Lesung aus dem Hebräerbrief:
Schwestern und Brüder!
Ihr habt im Kampf gegen die Sünde
noch nicht bis aufs Blut Widerstand geleistet
Und ihr habt die Mahnung vergessen,
die euch als Söhne anredet:
Mein Sohn, verachte nicht die Zucht des Herrn
und verzage nicht, wenn er dich zurechtweist!
Denn wen der Herr liebt, den züchtigt er;
er schlägt mit der Rute jeden Sohn, den er gern hat.
Haltet aus, wenn ihr gezüchtigt werdet!
Gott behandelt euch wie Söhne.
Denn wo ist ein Sohn, den sein Vater nicht züchtigt?
Jede Züchtigung
scheint zwar für den Augenblick nicht Freude zu bringen,
sondern Leid;
später aber
gewährt sie denen, die durch sie geschult worden sind,
Gerechtigkeit als Frucht des Friedens.
Darum macht die erschlafften Hände
und die wankenden Knie wieder stark,
schafft ebene Wege für eure Füße,
damit die lahmen Glieder nicht ausgerenkt,
sondern vielmehr geheilt werden!
Trachtet nach Frieden mit allen und nach der Heiligung,
ohne die keiner den Herrn sehen wird!
Seht zu, dass niemand von der Gnade Gottes abkomme,
damit keine bittere Wurzel aufsprosst,
Schaden stiftet und viele durch sie verunreinigt werden,
Die Lesung aus dem Hebräerbrief, der eigentlich überhaupt kein Brief ist, sondern eine breit angelegte Einführung in die Jesus-Geschichte für Menschen, die die jüdische Überlieferung gut kennen, bindet hier zwei Überlieferungen zusammen: aus der Weisheit Israels ("Sprüche") das Erziehungsideal - und aus der prophetischen Überlieferung die Gewissheit, dass Menschen wieder aufgerichtet werden (vgl. Jes 35,3). Als Ziel sieht der Hebräerbrief: Frieden und Gerechtigkeit. Unschwer ist zu erkennen, dass der unbekannte Verfasser den starken Menschen vor Augen hat, der - an Widerständen gereift - den Weg eines "Sohnes" zu gehen vermag. Und: Wir dürfen auch die "Tochter" im selben Atemzug nennen. Dass wir das aus der Spruchweisheit der hebräischen Bibel kommende Bild von der Züchtigung nicht mehr nachvollziehen können, gleichwohl im Hinterkopf haben, an Leiden reifen zu können, macht uns den Zugang zu dieser Lesung nicht leicht. Wichtig ist, in diesem Abschnitt die Zusage zu hören, Kinder Gottes zu sein. Die Aufforderung, erschlaffte Hände wieder stark und wankende Knie wieder festzumachen, kommt aus der Liebe und wird von ihr getragen. Es wird sehr darauf ankommen, den Hebräerbrief auch als Liebesbrief zu verstehen. Das Bild von der "Schule", das der Hebräerbrief aufgreift, ist als Lebensschule zu verstehen, in der wir das Leben lernen, die eigene Identität und gehbare Wege finden. Zwar hat der Hebräerbrief die Hände, Knie und Füße der Christen in seiner Gemeinde im Blick, nimmt aber die anderen Menschen darin auf.

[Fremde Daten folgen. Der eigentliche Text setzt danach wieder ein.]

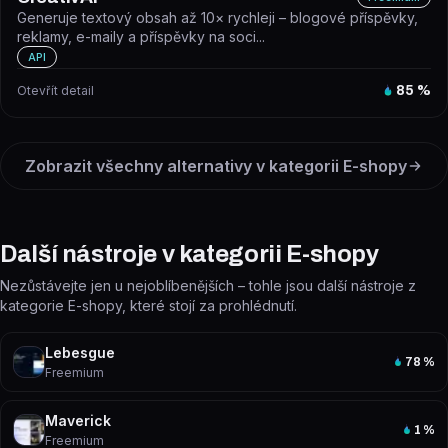
Generuje textový obsah až 10× rychleji – blogové příspěvky,
reklamy, e-maily a příspěvky na soci...
API
Otevřít detail
85
%
Zobrazit všechny alternativy v kategorii
E-shopy
Další nástroje v kategorii E-shopy
Nezůstávejte jen u nejoblíbenějších – tohle jsou další nástroje z
kategorie E-shopy, které stojí za prohlédnutí.
Lebesgue
78
%
Freemium
Maverick
1
%
Freemium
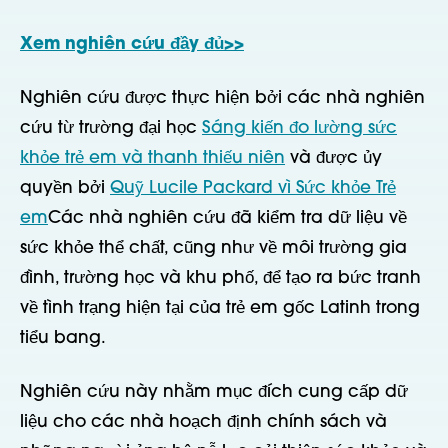
Xem nghiên cứu đầy đủ>>
Nghiên cứu được thực hiện bởi các nhà nghiên
cứu từ trường đại học
Sáng kiến đo lường sức
khỏe trẻ em và thanh thiếu niên
và được ủy
quyền bởi
Quỹ Lucile Packard vì Sức khỏe Trẻ
em
Các nhà nghiên cứu đã kiểm tra dữ liệu về
sức khỏe thể chất, cũng như về môi trường gia
đình, trường học và khu phố, để tạo ra bức tranh
về tình trạng hiện tại của trẻ em gốc Latinh trong
tiểu bang.
Nghiên cứu này nhằm mục đích cung cấp dữ
liệu cho các nhà hoạch định chính sách và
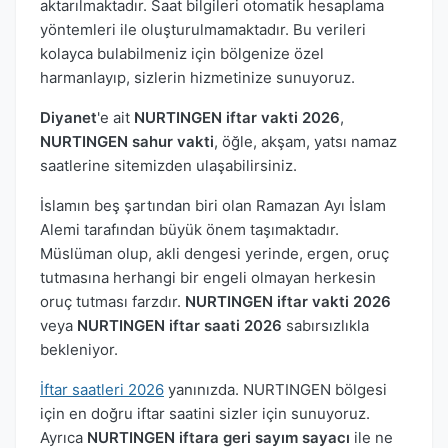
aktarılmaktadır. Saat bilgileri otomatik hesaplama
yöntemleri ile oluşturulmamaktadır. Bu verileri
kolayca bulabilmeniz için bölgenize özel
harmanlayıp, sizlerin hizmetinize sunuyoruz.
Diyanet
'e ait
NURTINGEN iftar vakti 2026
,
NURTINGEN sahur vakti
, öğle, akşam, yatsı namaz
saatlerine sitemizden ulaşabilirsiniz.
İslamın beş şartından biri olan Ramazan Ayı İslam
Alemi tarafından büyük önem taşımaktadır.
Müslüman olup, akli dengesi yerinde, ergen, oruç
tutmasına herhangi bir engeli olmayan herkesin
oruç tutması farzdır.
NURTINGEN iftar vakti 2026
veya
NURTINGEN iftar saati 2026
sabırsızlıkla
bekleniyor.
İftar saatleri 2026
yanınızda. NURTINGEN bölgesi
için en doğru iftar saatini sizler için sunuyoruz.
Ayrıca
NURTINGEN iftara geri sayım sayacı
ile ne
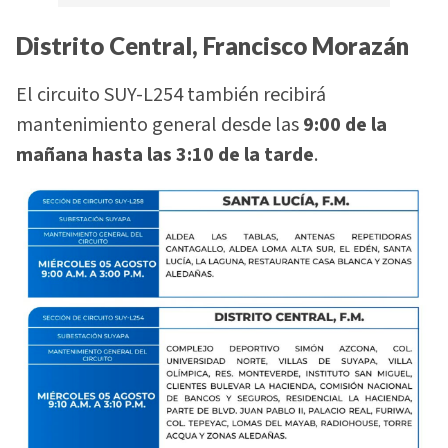
Distrito Central, Francisco Morazán
El circuito SUY-L254 también recibirá
mantenimiento general desde las
9:00 de la
mañana hasta las 3:10 de la tarde
.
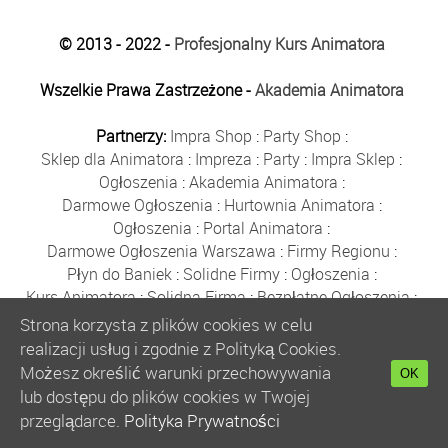
© 2013 - 2022 -
Profesjonalny Kurs Animatora
Wszelkie Prawa Zastrzeżone -
Akademia Animatora
Partnerzy:
Impra Shop
:
Party Shop
:
Sklep dla Animatora
:
Impreza
:
Party
:
Impra Sklep
:
Ogłoszenia
:
Akademia Animatora
:
Darmowe Ogłoszenia
:
Hurtownia Animatora
:
Ogłoszenia
:
Portal Animatora
:
Darmowe Ogłoszenia Warszawa
:
Firmy Regionu
:
Płyn do Baniek
:
Solidne Firmy
:
Ogłoszenia
:
Kurs Animatora
:
Solidna Firma
:
Bezpłatne Ogłoszenia
:
Animator Czasu Wolnego
:
Strona korzysta z plików cookies w celu
Bezpłatne Ogłoszenia Warszawa
:
sklep animatora
:
realizacji usług i zgodnie z Polityką Cookies.
Bańki Mydlane
:
Bezpłatne Ogłoszenia
:
Możesz określić warunki przechowywania
OK
Szkolenie Animatorów
:
Kurs Animatora
:
Gratka
:
lub dostępu do plików cookies w Twojej
Kurs Animatora Warszawa
:
Rumia
:
przeglądarce.
Polityka Prywatności
Kurs Animatora Poznań
:
Kurs Animatora Katowice
:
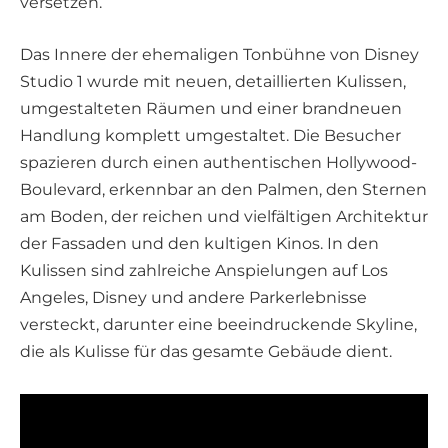
versetzen.
Das Innere der ehemaligen Tonbühne von Disney
Studio 1 wurde mit neuen, detaillierten Kulissen,
umgestalteten Räumen und einer brandneuen
Handlung komplett umgestaltet. Die Besucher
spazieren durch einen authentischen Hollywood-
Boulevard, erkennbar an den Palmen, den Sternen
am Boden, der reichen und vielfältigen Architektur
der Fassaden und den kultigen Kinos. In den
Kulissen sind zahlreiche Anspielungen auf Los
Angeles, Disney und andere Parkerlebnisse
versteckt, darunter eine beeindruckende Skyline,
die als Kulisse für das gesamte Gebäude dient.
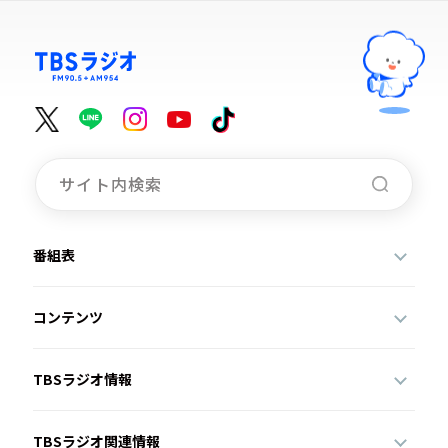
番組表
コンテンツ
TBSラジオ情報
TBSラジオ関連情報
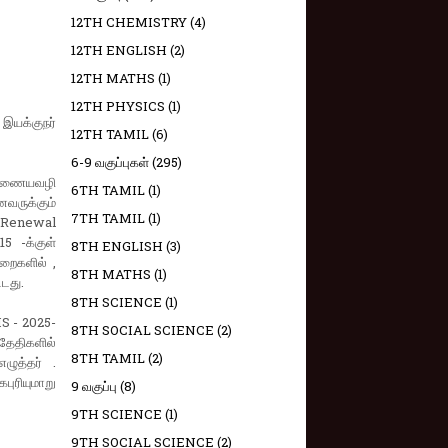
12TH CHEMISTRY
(4)
12TH ENGLISH
(2)
12TH MATHS
(1)
12TH PHYSICS
(1)
இயக்குநர்
12TH TAMIL
(6)
6-9 வகுப்புகள்
(295)
ட இணையவழி
6TH TAMIL
(1)
வருக்கும்
7TH TAMIL
(1)
ம் Renewal
5 -க்குள்
8TH ENGLISH
(3)
ுறைகளில் ,
8TH MATHS
(1)
்டது.
8TH SCIENCE
(1)
MS - 2025-
8TH SOCIAL SCIENCE
(2)
 தேதிகளில்
8TH TAMIL
(2)
ழுத்தர் .
புரியுமாறு
9 வகுப்பு
(8)
9TH SCIENCE
(1)
9TH SOCIAL SCIENCE
(2)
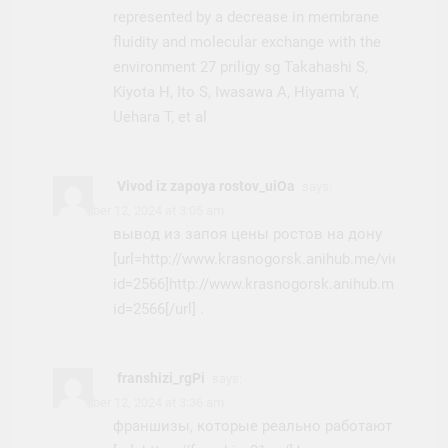
represented by a decrease in membrane
fluidity and molecular exchange with the
environment 27
priligy sg
Takahashi S,
Kiyota H, Ito S, Iwasawa A, Hiyama Y,
Uehara T, et al
Vivod iz zapoya rostov_uiOa
says:
November 12, 2024 at 3:05 am
вывод из запоя цены ростов на дону
[url=http://www.krasnogorsk.anihub.me/viewtopic
id=2566]http://www.krasnogorsk.anihub.me/viewt
id=2566[/url] .
franshizi_rgPi
says:
November 12, 2024 at 3:36 am
франшизы, которые реально работают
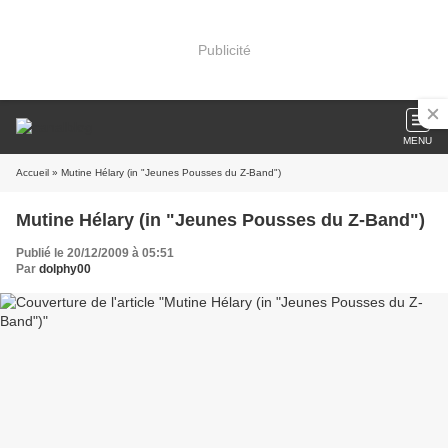
Publicité
MENU
Accueil
» Mutine Hélary (in "Jeunes Pousses du Z-Band")
Mutine Hélary (in "Jeunes Pousses du Z-Band")
Publié le 20/12/2009 à 05:51
Par
dolphy00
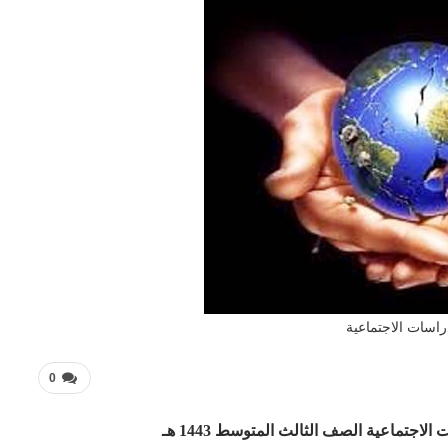
راسات الاجتماعية
0
جتماعية الصف الثالث المتوسط 1443 هـ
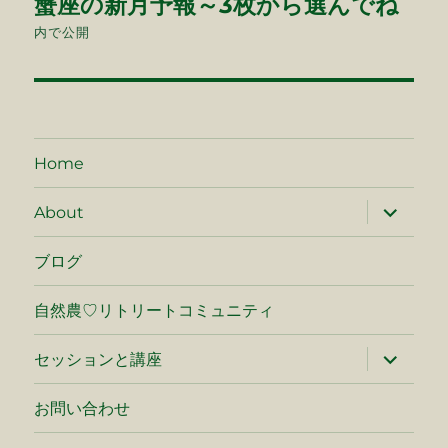
蟹座の新月予報～3枚から選んでね
稿
内で公開
ナ
ビ
ゲ
Home
ー
サ
About
ブ
シ
メ
ニ
ブログ
ュ
ョ
ー
を
自然農♡リトリートコミュニティ
ン
展
開
サ
セッションと講座
ブ
メ
ニ
お問い合わせ
ュ
ー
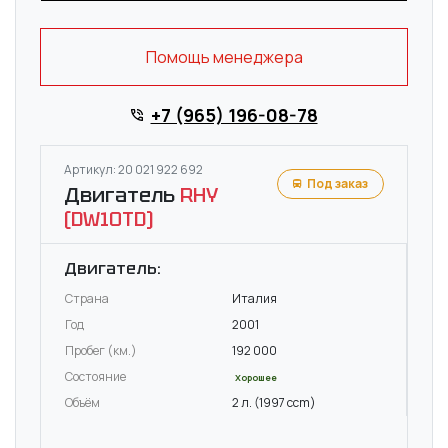
Помощь менеджера
+7 (965) 196-08-78
Артикул: 20 021 922 692
Под заказ
Двигатель
RHY
(DW10TD)
Двигатель:
Страна
Италия
Год
2001
Пробег (км.)
192 000
Состояние
Хорошее
Объём
2 л. (1997 ccm)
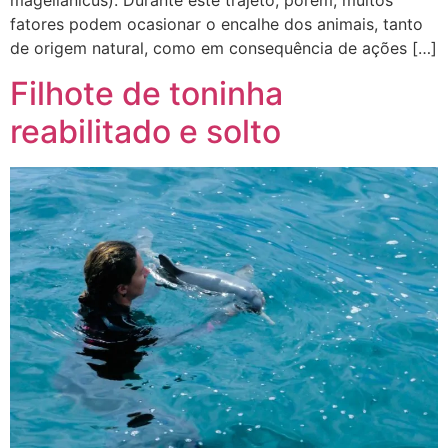
magellanicus). Durante este trajeto, porém, muitos
fatores podem ocasionar o encalhe dos animais, tanto
de origem natural, como em consequência de ações […]
Filhote de toninha
reabilitado e solto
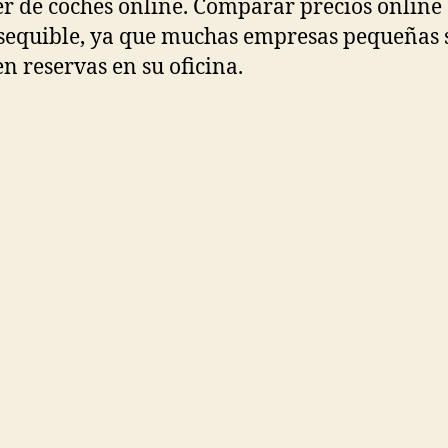
er de coches online. Comparar precios online 
equible, ya que muchas empresas pequeñas 
n reservas en su oficina.
munidad de usuario
alan mas de 20 años en el sector del alquiler
 y furgonetas sin conductor. Con sede en
ralejo y delegaciones en Badajoz, Mérida, L
 Montijo, Villanueva de la Serena y Fuente de
, damos servicio de Alquiler de coches y furg
 Extremadura, con una flota extensa y moder
alan más de 20 años en el sector de alquiler 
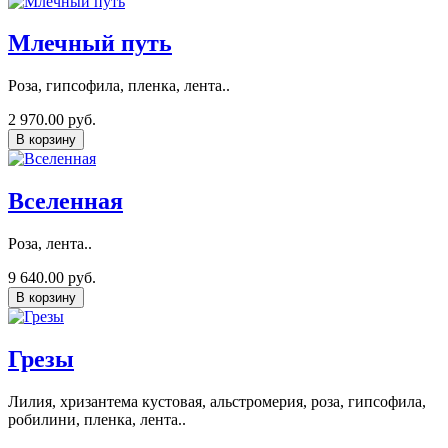
Млечный путь
Роза, гипсофила, пленка, лента..
2 970.00 руб.
В корзину
Вселенная
Роза, лента..
9 640.00 руб.
В корзину
Грезы
Лилия, хризантема кустовая, альстромерия, роза, гипсофила,
робилини, пленка, лента..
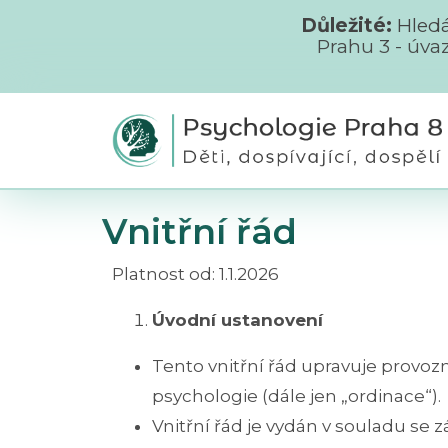
Důležité:
Hled
Prahu 3 - úva
Vnitřní řád
Platnost od: 1.1.2026
Úvodní ustanovení
Tento vnitřní řád upravuje provozn
psychologie (dále jen „ordinace“).
Vnitřní řád je vydán v souladu se z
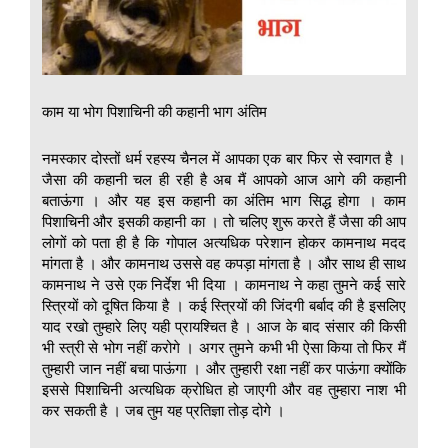
काम या भोग पिशाचिनी की कहानी भाग अंतिम
नमस्कार दोस्तों धर्म रहस्य चैनल में आपका एक बार फिर से स्वागत है ।
जैसा की कहानी चल ही रही है अब मैं आपको आज आगे की कहानी
बताऊंगा । और यह इस कहानी का अंतिम भाग सिद्ध होगा । काम
पिशाचिनी और इसकी कहानी का । तो चलिए शुरू करते हैं जैसा की आप
लोगों को पता ही है कि गोपाल अत्यधिक परेशान होकर कामनाथ मदद
मांगता है । और कामनाथ उससे वह कपड़ा मांगता है । और साथ ही साथ
कामनाथ ने उसे एक निर्देश भी दिया । कामनाथ ने कहा तुमने कई सारे
स्त्रियों को दूषित किया है । कई स्त्रियों की जिंदगी बर्बाद की है इसलिए
याद रखो तुम्हारे लिए यही प्रायश्चित है । आज के बाद संसार की किसी
भी स्त्री से भोग नहीं करोगे । अगर तुमने कभी भी ऐसा किया तो फिर मैं
तुम्हारी जान नहीं बचा पाऊंगा । और तुम्हारी रक्षा नहीं कर पाऊंगा क्योंकि
इससे पिशाचिनी अत्यधिक क्रोधित हो जाएगी और वह तुम्हारा नाश भी
कर सकती है । जब तुम यह प्रतिज्ञा तोड़ दोगे ।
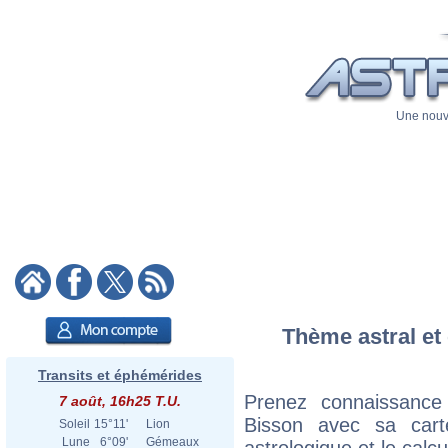
Une nouve
Thème astral et 
Transits et éphémérides
Prenez connaissance
7 août, 16h25 T.U.
Bisson avec sa carte
Soleil
15°11'
Lion
Lune
6°09'
Gémeaux
astrologique et le calc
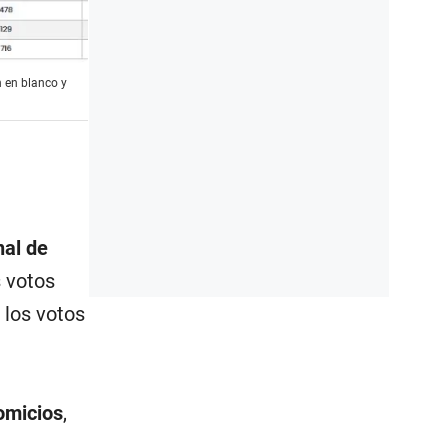
 en blanco y
nal de
 votos
 los votos
omicios
,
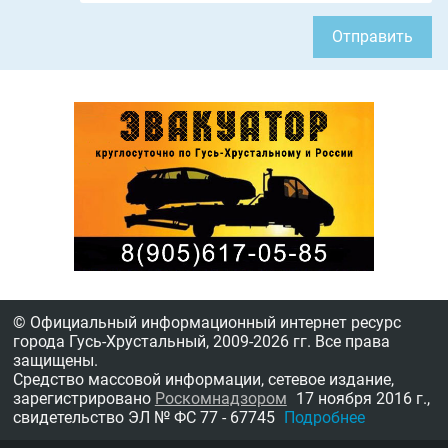
Отправить
© Официальный информационный интернет ресурс
города Гусь-Хрустальный,
2009-2026 гг.
Все права
защищены.
Средство массовой информации, сетевое издание,
зарегистрировано
Роскомнадзором
17 ноября 2016 г.,
свидетельство
ЭЛ № ФС 77 - 67745
Подробнее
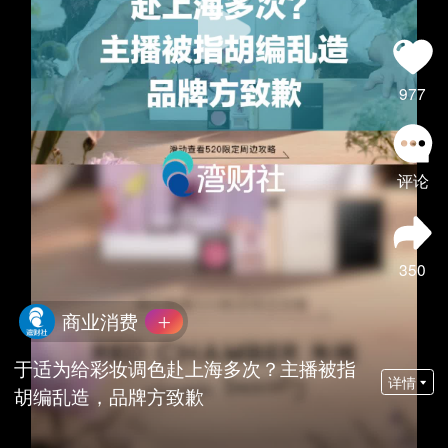
977
评论
350
商业消费
于适为给彩妆调色赴上海多次？主播被指
详情
胡编乱造，品牌方致歉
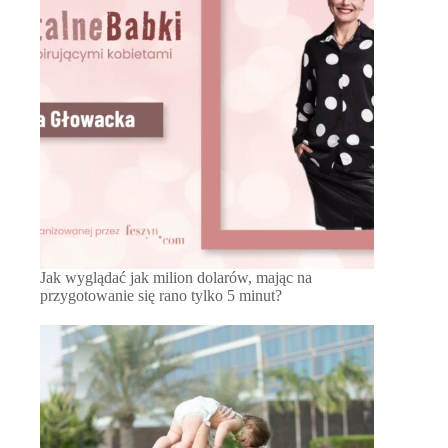
Jak wyglądać jak milion dolarów, mając na
przygotowanie się rano tylko 5 minut?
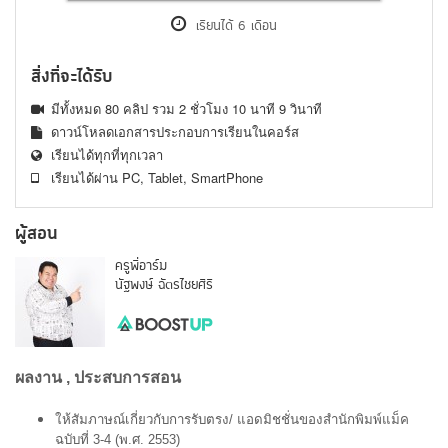
เรียนได้ 6 เดือน
สิ่งที่จะได้รับ
มีทั้งหมด 80 คลิป รวม 2 ชั่วโมง 10 นาที 9 วินาที
ดาวน์โหลดเอกสารประกอบการเรียนในคอร์ส
เรียนได้ทุกที่ทุกเวลา
เรียนได้ผ่าน PC, Tablet, SmartPhone
ผู้สอน
ครูพี่อาร์ม
นัฐพงษ์ ฉัตรไชยศิริ
ผลงาน , ประสบการสอน
ให้สัมภาษณ์เกี่ยวกับการรับตรง/ แอดมิชชั่นของสำนักพิมพ์แม็ค 
ฉบับที่ 3-4 (พ.ศ. 2553)​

Dass Erziehung etwas mit "Zucht" und "Züchtigung" zu tun hat, war durch die Jahrhunderte hindurch europäisches Allgemeingut. Das fing im Elternhaus an, wo geprügelt wurde, setzte sich in der Schule fort, wo "leichte Schläge auf den Hinterkopf" das Denkvermögen erhöhen sollten, und fand seine Fortsetzung im sogenannten "Zuchthaus", das als letzte Instanz (wenn alles vorhergehende Schlagen nichts genutzt hatte) noch einmal den Versuch startete, Verbrecher wieder in gute und "züchtige" Staatsbürger zu verwandeln. Von der "Zucht des Herrn" spricht der Hebräerbrief, und er setzt sich damit dem Verdacht aus, die antiautoritären Erziehungsvorstellungen seit den 1960er Jahren zu untergraben. Mittlerweile zeigt sich auch erziehungswissenschaftlich, dass weder das eine Extrem (Erziehung durch Zucht) noch das andere Extrem (Weglassen aller erzieherischen Maßnahmen) pädagogische Erfolge verspricht. Auch die Lesung spricht nicht nur von der (für die antike Vorstellung selbstverständlichen) Methode mit dem Rohrstock, sondern auch vom eigentlich Lernziel: Frieden und Gerechtigkeit. Entscheidend ist, dass die Verbindung zwischen Gott und den Menschen durch den Mittler Jesus Christus ein für allemal sicher geschlossen wurde (vgl. Hebr 7,26 f. und 9,11 f.). Sich an ihm zu orientieren und in seine Schule zu gehen, hilft jedem Menschen, das eigene Leben immer mehr von Christus her verwandeln und auch heilen zu lassen. Sich an Jesus zu orientieren bedeutet aber auch die Bereitschaft, den guten Wettkampf zu kämpfen und den Siegespreis davonzutragen (vgl. 1 Kor 9,24). Das beste Training für die Sache des Herrn besteht darin, sich von ihm die nötige Kraft schenken zu lassen, die die erschlafften Hände oder die wankenden Knie wieder fest und funktionstüchtig macht. Armin Hoppe
Im 3. Teil des Hebräerbriefs (10,32 - 13,25) geht es um das Standhalten in Prüfungen und Verfolgungen. Nachdem in 11,1 - 12,3 Vorbilder für den Glauben vorgestellt wurden (Abel, Henoch ... bis hin zu Jesus), wird in 12,4-11 die göttliche Erziehungsweisheit dargelegt und eine Begründung für mögliche Züchtigungen und Drangsal gegeben. Probleme könnten die Verse mit der Züchtigung des Sohnes durch die Rute bringen - sie passen nicht mehr zu heutigen Erziehungskonzepten. Daher sollten unbedingt auch die Verse 4 (- wo erklärt wird, um welchen Kampf es geht: nämlich um jenen gegen die Sünde) und 8-10 (siehe ungekürzte Fassung) gelesen werden, die Gott als den eigentlichen Erzieher hervorheben. Verstehen kann man 12,4-11 vor dem Hintergrund von 12,1-3 (vgl. 20. Sonntag im Jahreskreis): Jesus hat das Kreuz und die Schmach erduldet, damit wir in der Bedrängnis und im Kampf gegen die Sünde nicht ermatten. Der Sinn der Stelle ist nicht eine Verherrlichung von Drangsal, sondern eine realistische Sicht des Christseins: Es bedeutet nicht einen Schutz vor Leid, sondern Kraft im Leid. Die Verse 12-13 sind aus dem Abschnitt 12-17 entnommen, die einladen zur Mitverantwortung am seelsorglichen Wirken: Alle Gläubigen haben Verantwortung für die geistliche Gesundheit der Gemeinschaft.